Supplied material Block Start
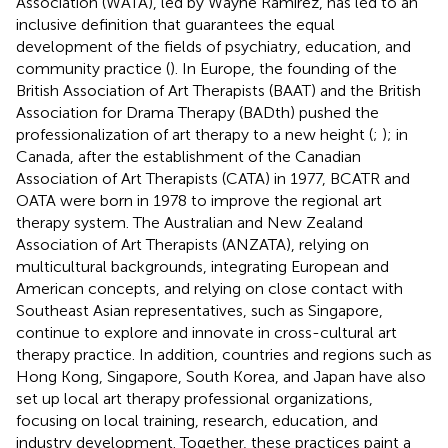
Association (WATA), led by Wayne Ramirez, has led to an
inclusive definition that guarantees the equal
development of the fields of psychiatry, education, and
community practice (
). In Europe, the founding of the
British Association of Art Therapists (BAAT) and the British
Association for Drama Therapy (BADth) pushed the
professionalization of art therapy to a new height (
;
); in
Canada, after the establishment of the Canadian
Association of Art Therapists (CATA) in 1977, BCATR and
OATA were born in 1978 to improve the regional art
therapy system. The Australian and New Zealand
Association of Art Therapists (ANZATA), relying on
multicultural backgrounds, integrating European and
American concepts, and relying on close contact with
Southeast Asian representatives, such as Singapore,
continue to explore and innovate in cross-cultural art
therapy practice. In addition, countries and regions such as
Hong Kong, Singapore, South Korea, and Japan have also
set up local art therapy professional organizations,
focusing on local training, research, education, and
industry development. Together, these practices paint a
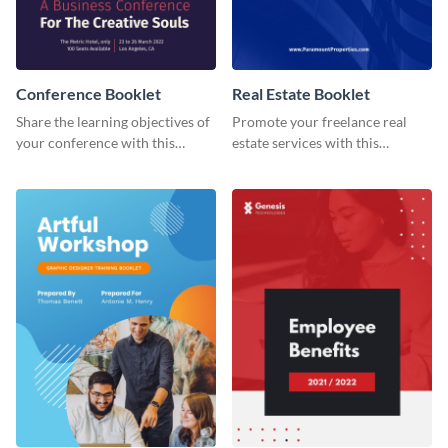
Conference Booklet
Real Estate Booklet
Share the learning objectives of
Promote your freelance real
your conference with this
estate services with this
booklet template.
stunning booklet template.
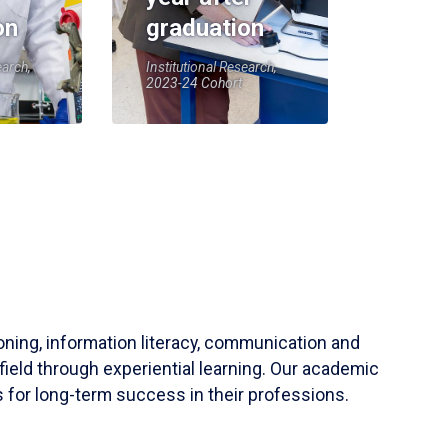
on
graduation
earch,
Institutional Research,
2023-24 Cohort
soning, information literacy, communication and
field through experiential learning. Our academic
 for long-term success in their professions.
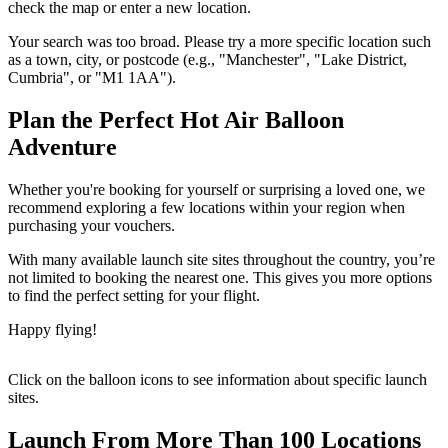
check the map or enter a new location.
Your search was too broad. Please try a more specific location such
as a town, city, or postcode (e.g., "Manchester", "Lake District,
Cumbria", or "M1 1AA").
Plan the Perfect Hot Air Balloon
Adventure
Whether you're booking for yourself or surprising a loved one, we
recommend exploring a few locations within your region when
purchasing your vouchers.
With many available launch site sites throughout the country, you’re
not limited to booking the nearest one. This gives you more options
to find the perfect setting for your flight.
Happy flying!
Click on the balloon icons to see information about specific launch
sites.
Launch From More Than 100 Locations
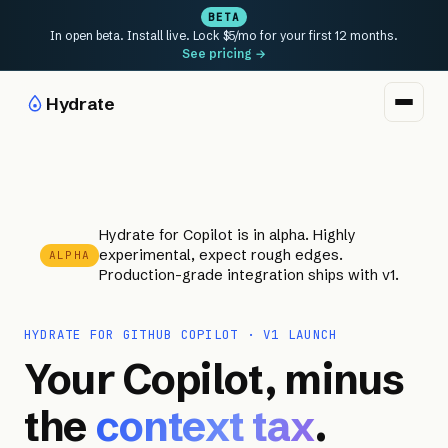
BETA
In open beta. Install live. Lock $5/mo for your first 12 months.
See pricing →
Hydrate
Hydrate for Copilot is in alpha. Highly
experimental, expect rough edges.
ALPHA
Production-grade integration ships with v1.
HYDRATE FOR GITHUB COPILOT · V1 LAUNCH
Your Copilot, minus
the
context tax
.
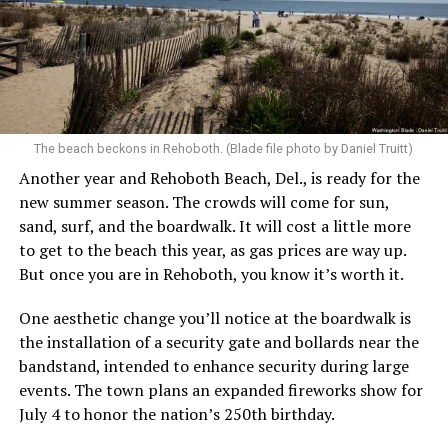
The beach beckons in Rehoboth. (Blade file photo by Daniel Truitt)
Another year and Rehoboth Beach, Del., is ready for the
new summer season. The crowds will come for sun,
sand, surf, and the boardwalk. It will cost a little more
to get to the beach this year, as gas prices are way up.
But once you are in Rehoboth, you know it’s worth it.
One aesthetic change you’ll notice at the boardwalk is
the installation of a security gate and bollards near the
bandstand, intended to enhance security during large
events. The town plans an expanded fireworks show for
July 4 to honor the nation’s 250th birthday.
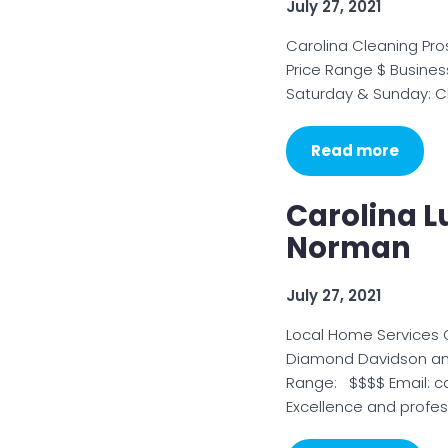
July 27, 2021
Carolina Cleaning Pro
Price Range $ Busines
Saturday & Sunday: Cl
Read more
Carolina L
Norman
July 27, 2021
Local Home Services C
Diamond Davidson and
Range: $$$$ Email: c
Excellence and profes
Supplied material Block End
_Exercise requirements_:
The answer must be an exact copy of the records above, with the pictures left out.

_Result_:
Association (WATA), led by Wayne Ramirez, has led to an
inclusive definition that guarantees the equal
development of the fields of psychiatry, education, and
community practice (
). In Europe, the founding of the
British Association of Art Therapists (BAAT) and the British
Association for Drama Therapy (BADth) pushed the
professionalization of art therapy to a new height (
;
); in
Canada, after the establishment of the Canadian
Association of Art Therapists (CATA) in 1977, BCATR and
OATA were born in 1978 to improve the regional art
therapy system. The Australian and New Zealand
Association of Art Therapists (ANZATA), relying on
multicultural backgrounds, integrating European and
American concepts, and relying on close contact with
Southeast Asian representatives, such as Singapore,
continue to explore and innovate in cross-cultural art
therapy practice. In addition, countries and regions such as
Hong Kong, Singapore, South Korea, and Japan have also
set up local art therapy professional organizations,
focusing on local training, research, education, and
industry development. Together, these practices paint a
Conference Booklet
Real Estate Booklet
Share the learning objectives of
Promote your freelance real
your conference with this
estate services with this
booklet template.
stunning booklet template.
on
graduation
earch,
Institutional Research,
2023-24 Cohort
soning, information literacy, communication and
field through experiential learning. Our academic
 for long-term success in their professions.
check the map or enter a new location.
Your search was too broad. Please try a more specific location such
as a town, city, or postcode (e.g., "Manchester", "Lake District,
Cumbria", or "M1 1AA").
Plan the Perfect Hot Air Balloon
Adventure
Whether you're booking for yourself or surprising a loved one, we
recommend exploring a few locations within your region when
purchasing your vouchers.
With many available launch site sites throughout the country, you’re
not limited to booking the nearest one. This gives you more options
to find the perfect setting for your flight.
Happy flying!
Click on the balloon icons to see information about specific launch
sites.
Launch From More Than 100 Locations
BETA
In open beta. Install live. Lock $5/mo for your first 12 months.
See pricing →
Hydrate
Hydrate for Copilot is in alpha. Highly
experimental, expect rough edges.
ALPHA
Production-grade integration ships with v1.
HYDRATE FOR GITHUB COPILOT · V1 LAUNCH
Your Copilot, minus
the
context tax
.
The beach beckons in Rehoboth. (Blade file photo by Daniel Truitt)
Another year and Rehoboth Beach, Del., is ready for the
new summer season. The crowds will come for sun,
sand, surf, and the boardwalk. It will cost a little more
to get to the beach this year, as gas prices are way up.
But once you are in Rehoboth, you know it’s worth it.
One aesthetic change you’ll notice at the boardwalk is
the installation of a security gate and bollards near the
bandstand, intended to enhance security during large
events. The town plans an expanded fireworks show for
July 4 to honor the nation’s 250th birthday.
July 27, 2021
Carolina Cleaning Pro
Price Range $ Busines
Saturday & Sunday: Cl
Read more
Carolina L
Norman
July 27, 2021
Local Home Services C
Diamond Davidson and
Range: $$$$ Email: c
Excellence and profes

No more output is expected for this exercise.